[Material for this exercise Boundary: Start]

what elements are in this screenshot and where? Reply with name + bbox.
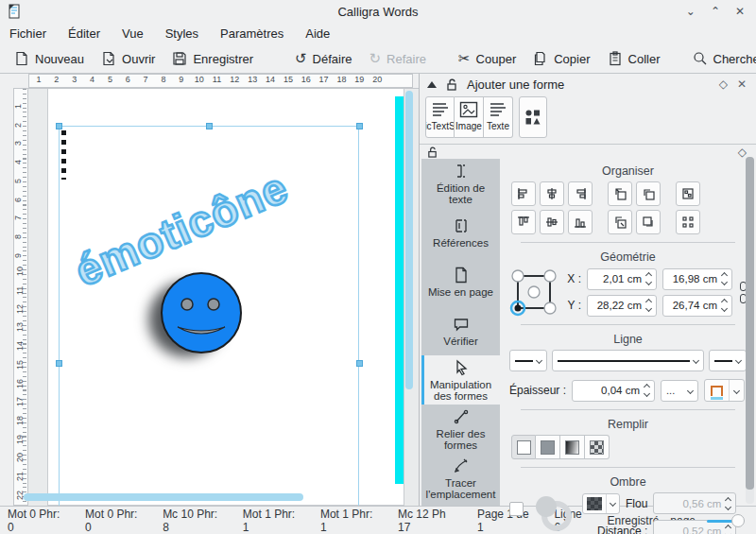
spinner-arrows-icon[interactable] (644, 273, 653, 284)
send-to-back-button[interactable] (608, 210, 632, 234)
ruler-number: 3 (13, 141, 23, 146)
tool-draw-path[interactable]: Tracer l'emplacement (421, 454, 500, 503)
ruler-number: 13 (15, 322, 25, 332)
anchor-point-selector[interactable] (509, 267, 558, 317)
minimize-icon[interactable]: ⌄ (686, 5, 696, 18)
add-text-shape-button[interactable]: Texte (484, 96, 513, 138)
spinner-arrows-icon[interactable] (643, 385, 651, 396)
ungroup-shapes-button[interactable] (676, 210, 700, 234)
maximize-icon[interactable]: ⌃ (711, 5, 720, 18)
shadow-color-swatch (587, 497, 602, 510)
menu-parametres[interactable]: Paramètres (220, 26, 284, 41)
menu-vue[interactable]: Vue (122, 26, 144, 41)
canvas-horizontal-scrollbar[interactable] (24, 493, 303, 501)
add-geometric-shape-button[interactable] (519, 96, 547, 138)
fill-gradient-button[interactable] (560, 435, 585, 459)
spinner-arrows-icon[interactable] (644, 300, 653, 311)
line-options-combo[interactable]: ... (661, 380, 698, 402)
line-color-button[interactable] (704, 379, 745, 402)
align-top-button[interactable] (511, 210, 536, 234)
y-position-field[interactable]: 28,22 cm (587, 295, 657, 317)
spinner-arrows-icon[interactable] (720, 273, 729, 284)
height-field[interactable]: 26,74 cm (662, 295, 732, 317)
calligra-words-window: Calligra Words ⌄ ⌃ ✕ Fichier Éditer Vue … (0, 0, 756, 534)
menu-fichier[interactable]: Fichier (9, 26, 46, 41)
align-center-horizontal-button[interactable] (540, 181, 564, 206)
tool-shape-handling[interactable]: Manipulation des formes (421, 355, 500, 405)
line-end-marker-combo[interactable] (709, 350, 747, 371)
speech-bubble-icon (453, 316, 470, 333)
redo-button[interactable]: ↻ Refaire (361, 48, 436, 70)
selection-handle-middle-left[interactable] (56, 360, 62, 367)
pattern-fill-icon (590, 440, 604, 455)
zoom-slider-knob[interactable] (731, 514, 745, 527)
undo-button[interactable]: ↺ Défaire (286, 48, 361, 70)
menu-editer[interactable]: Éditer (68, 26, 100, 41)
align-left-button[interactable] (511, 181, 536, 206)
fill-none-button[interactable] (511, 435, 536, 459)
line-start-marker-combo[interactable] (509, 350, 547, 371)
bring-to-front-button[interactable] (608, 181, 632, 206)
copy-button[interactable]: Copier (524, 47, 598, 70)
fill-solid-button[interactable] (536, 435, 560, 459)
menu-styles[interactable]: Styles (165, 26, 198, 41)
close-docker-icon[interactable]: ✕ (737, 78, 747, 91)
selection-handle-middle-right[interactable] (356, 360, 363, 367)
open-button[interactable]: Ouvrir (93, 47, 163, 70)
selection-handle-top-center[interactable] (206, 123, 213, 129)
document-canvas[interactable]: 1234567891011121314151617181920 12345678… (0, 74, 419, 506)
ruler-number: 10 (195, 75, 204, 84)
shadow-enable-checkbox[interactable] (509, 502, 524, 516)
zoom-slider[interactable] (707, 514, 745, 527)
tool-page-layout[interactable]: Mise en page (421, 257, 500, 306)
vertical-ruler[interactable]: 12345678910111213141516171819202122 (13, 88, 28, 506)
thickness-field[interactable]: 0,04 cm (572, 380, 655, 402)
tool-connect-shapes[interactable]: Relier des formes (421, 405, 500, 454)
spinner-arrows-icon[interactable] (720, 300, 729, 311)
paste-button[interactable]: Coller (599, 47, 669, 70)
ruler-number: 9 (13, 253, 23, 258)
save-button[interactable]: Enregistrer (163, 47, 262, 70)
close-icon[interactable]: ✕ (735, 5, 745, 18)
x-position-field[interactable]: 2,01 cm (587, 268, 657, 290)
organiser-row-2 (511, 210, 747, 234)
selection-handle-top-left[interactable] (56, 123, 62, 129)
align-center-vertical-button[interactable] (540, 210, 564, 234)
panel-scrollbar-thumb[interactable] (746, 157, 754, 490)
find-button[interactable]: Chercher (684, 47, 756, 70)
paste-icon (608, 51, 623, 66)
align-right-button[interactable] (568, 181, 593, 206)
ruler-number: 14 (266, 75, 275, 84)
shadow-color-button[interactable] (582, 493, 620, 514)
shadow-angle-selector[interactable] (531, 492, 575, 534)
selection-handle-top-right[interactable] (356, 123, 363, 129)
lower-shape-button[interactable] (636, 210, 661, 234)
align-bottom-button[interactable] (568, 210, 593, 234)
float-docker-icon[interactable]: ◇ (719, 78, 728, 91)
document-viewport[interactable]: émoticône (28, 88, 419, 506)
ruler-number: 20 (15, 453, 25, 462)
collapse-icon[interactable] (427, 81, 437, 88)
tool-review[interactable]: Vérifier (421, 306, 500, 355)
fill-pattern-button[interactable] (585, 435, 610, 459)
smiley-shape[interactable] (159, 270, 244, 355)
add-image-shape-button[interactable]: Image (455, 96, 484, 138)
tool-text-editing[interactable]: Édition de texte (421, 159, 500, 208)
unlock-icon[interactable] (446, 78, 457, 91)
horizontal-ruler[interactable]: 1234567891011121314151617181920 (28, 74, 413, 88)
line-style-combo[interactable] (552, 350, 704, 371)
raise-shape-button[interactable] (636, 181, 661, 206)
panel-scrollbar[interactable] (746, 157, 754, 504)
group-shapes-button[interactable] (676, 181, 700, 206)
width-field[interactable]: 16,98 cm (662, 268, 732, 290)
menu-aide[interactable]: Aide (305, 26, 330, 41)
new-button[interactable]: Nouveau (6, 47, 93, 70)
tool-references[interactable]: Références (421, 208, 500, 257)
add-static-text-shape-button[interactable]: ticTextSI (425, 96, 455, 138)
tool-selector-sidebar: Édition de texte Références Mise en page… (421, 159, 500, 506)
canvas-vertical-scrollbar[interactable] (405, 91, 413, 389)
float-docker-icon[interactable]: ◇ (738, 146, 747, 159)
unlock-icon[interactable] (427, 146, 438, 158)
cut-button[interactable]: ✂ Couper (450, 48, 524, 70)
shadow-blur-field[interactable]: 0,56 cm (653, 492, 736, 514)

[Material for this exercise Boundary: End]

Assignment: Filter the records above for lines with "marker".

Answer to this problem:
line-end-marker-combo[interactable] (709, 350, 747, 371)
line-start-marker-combo[interactable] (509, 350, 547, 371)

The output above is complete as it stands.